Horton smiled, found a pad to the right of the gate and punched it. The gates began to open. Cantelli drove forward.

‘What’s this about ageing?’ Horton teased, climbing in. ‘You’re only a few years older than me.’

‘Yes, and I’d like it to stay that way.’

But Cantelli’s words had triggered something at the back of Horton’s mind that Harry Kimber had said about Bernard joining the police force. How old would Bernard have been when he joined the police? Horton made some quick calculations as Cantelli pulled up in front of the Veermans’ house. Forty-two? But the age limit then for officers joining must have been younger because the earliest retirement age for coppers had been fifty-five and the oldest sixty-five. If he remembered correctly the oldest eligible age for joining the force had been thirty-five so that an officer could get thirty years’ service in order to get a full pension. But perhaps Bernard’s time in the RAF Police had counted. There was more tugging at the back of Horton’s mind but there wasn’t time to think that through now.

‘What about the dogs?’ Cantelli asked warily, climbing out of the car.

‘They’re Springer Spaniels, not Dobermanns or Bull Mastiffs.’
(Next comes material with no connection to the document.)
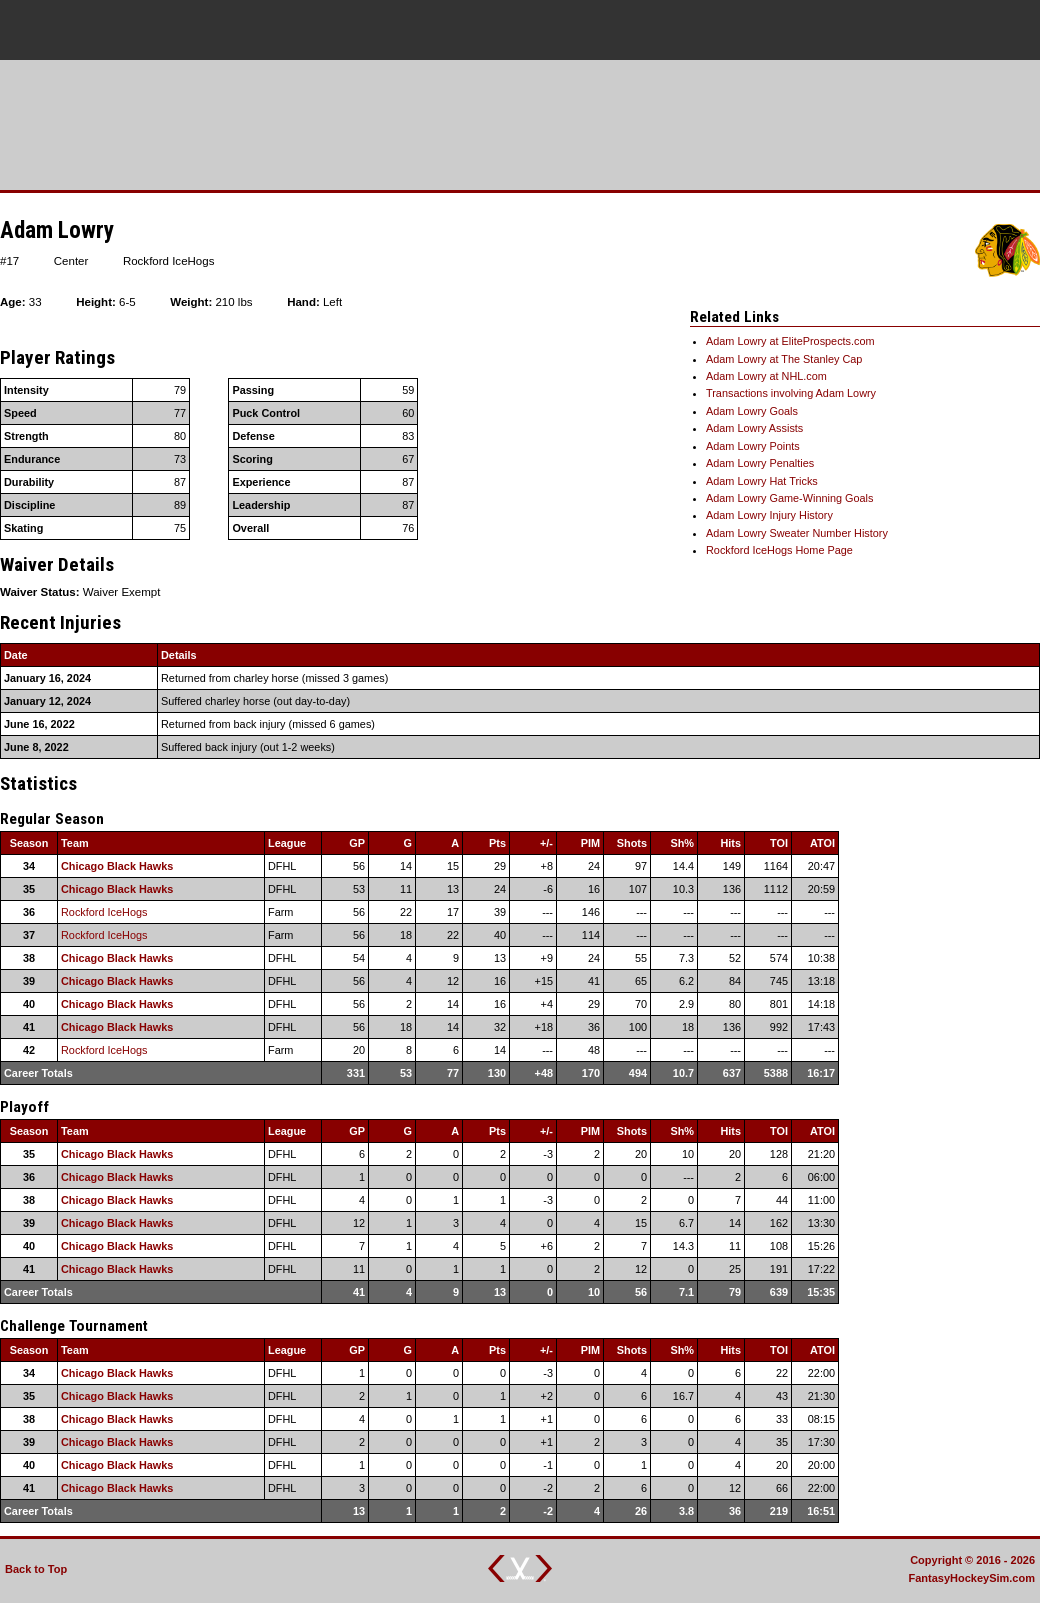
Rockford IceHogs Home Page (779, 550)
Cantelli didn’t look convinced that the breed made any difference to the fact that he might still be attacked. They set off towards the shore at a brisk pace, which was made difficult because the wind was barrelling off the sea and the thin slanting rain driving into them. Surely Thelma Veerman wouldn’t be playing with her dogs on the shore in this weather, Horton thought. He threw Cantelli a puzzled and concerned look.
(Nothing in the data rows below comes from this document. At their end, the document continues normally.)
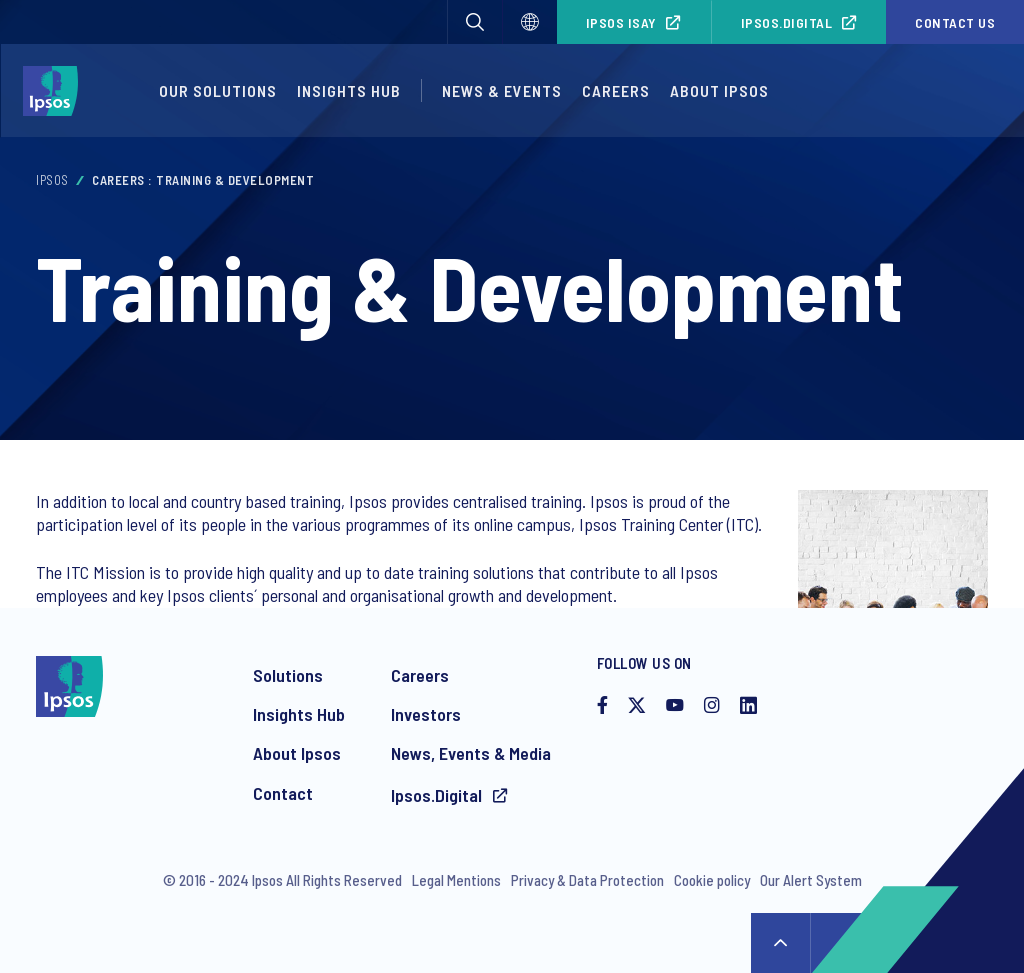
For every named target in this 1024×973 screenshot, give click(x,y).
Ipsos (52, 180)
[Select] (530, 22)
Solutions (288, 675)
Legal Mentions (456, 880)
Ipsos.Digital (787, 22)
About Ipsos (719, 90)
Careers (616, 90)
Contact (283, 793)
‘They don’t sound very friendly,’ Cantelli said uneasily, picking up something of Horton’s concern.

Horton agreed. The barking grew louder as they got closer and it seemed to Horton more frantic. His pulse seemed to skip several beats.

‘She could have had an accident.’ Or worse, he thought, breaking into a run. Through his mind flashed the awful thought that, distraught at her husband’s affair and possible involvement in Jasper Kenton’s murder, she’d taken her own life. Had Veerman confessed to her, taunted her with it, knowing she would never betray him? What had Gaye just told him? ‘He seems to have attracted a kind of hero worship.’ Did Veerman have the same power over his wife who now, discarded by the hero, had thought her life not worth living? God, he hoped not.

He reached the shore ahead of Cantelli. The two dogs looked up. They rushed towards him, barking furiously, then raced back along the beach past the boathouse to something lying on the shore. Horton’s heart stalled. He threw Cantelli a worried glance before rushing towards it. The dogs, seeing him coming, stopped barking but didn’t move away from the bundle. As Horton drew nearer they watched him with soulful deep-brown eyes, panting, their tails wagging furiously. Horton’s heart was pounding as his feet struck the shingle. The breath caught in his throat as he drew to a halt. He stared down at the figure of Thelma Veerman on the stones. With a sinking heart and a sickening feeling in the pit of his stomach he tested for a pulse in her neck, knowing he wouldn’t find it. He didn’t. He was too late. There was no need to call the paramedics. He called Uckfield instead.